The stylish black comedy “Promising Young Woman” took home Best Original Screenplay and Best Actress for Carey Mulligan at the CCAs, and director Emerald Fennell was one of three women contenders in the Best Director category (all three women were also nominated for Golden Globes). And what’s more: Fennell has since been nominated for the Oscars’ Best Director race, meaning that for the first time in Oscars history, there will be two women competing in the category. Certainly watch out for “Promising Young Woman” at the Oscars in April, where it’s a five-category contender.
But perhaps the most important — and most simple — truth that the CCAs nominees and winners reveal is that representation in thoughtful storytelling matters and deserves to be recognized during awards season. Races for the Critics Choice film categories (even more so than those at the Golden Globes) recognized creatives telling thought-provoking social and political tales — historical and otherwise — that speak to our own times (and hopefully to Oscars voters).
“Ma Rainey’s Black Bottom” is a meditation on Black art and industry exploitation that should speak right to the studios it springs from: although it did not secure a Best Picture nomination at the Golden Globes, it did at the CCAs, and should certainly be a viable competitor at Oscars as well. The late Chadwick Boseman delivered a stunningly affecting performance as Ma Rainey’s disillusioned trumpeter, has now won both the Golden Globe and Critics Choice Awards for Best Actor, and is the clear frontrunner for the prize at the Oscars. Viola Davis’ performance as the film’s titular “Mother of the Blues” has earned her an Oscars nomination as well.
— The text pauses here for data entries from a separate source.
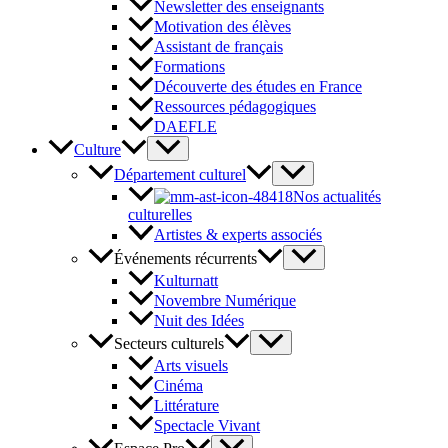
Newsletter des enseignants
Motivation des élèves
Assistant de français
Formations
Découverte des études en France
Ressources pédagogiques
DAEFLE
Culture
Département culturel
Nos actualités
culturelles
Artistes & experts associés
Événements récurrents
Kulturnatt
Novembre Numérique
Nuit des Idées
Secteurs culturels
Arts visuels
Cinéma
Littérature
Spectacle Vivant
Several other films from Black filmmakers that received recognition at the CCAs tell a series of essential stories in temporal proximity: “One Night in Miami,” which follows a 1964 meeting of Malcom X, Muhammad Ali, Sam Cooke, and Jim Brown, collected several nominations at the CCA’s, including Best Director for Regina King in her directorial debut. “Da 5 Bloods,” a portrait of Black soldiers in Vietnam and the newest Spike Lee joint, breathed new life into the Vietnam War genre, but was snubbed by the Golden Globes and the Oscars alike, receiving only a Best Score nomination.
In addition, Shaka King’s “Judas and the Black Messiah” is a political biography that remains relevant to our contemporary moment and another Black-directed film that enjoyed visibility at the CCAs — though perhaps not enough. Some worry that the film’s revolutionary zeal and fearless portrayal of Black Panther Party Chairman Fred Hampton might turn off more conservative Oscars voters in the race for Best Picture at the Oscars, where it has earned a nomination (the film has picked up five Oscar nods total.) And although the film was absent from most major categories at the CCAs and the Golden Globes before it, Daniel Kaluuya’s stunning portrayal of Hampton sent the actor home with Best Supporting Actor at both shows. It’s certainly safe to say Kaluuya will be the clear frontrunner for the category at the Oscars.
This year’s CCAs may not have been the smoothest — but if its picks and selections provide any foresight at all to the Oscars, its recognition of filmmakers and actors of color provides some glimmer of hope for the future of inclusion in Hollywood.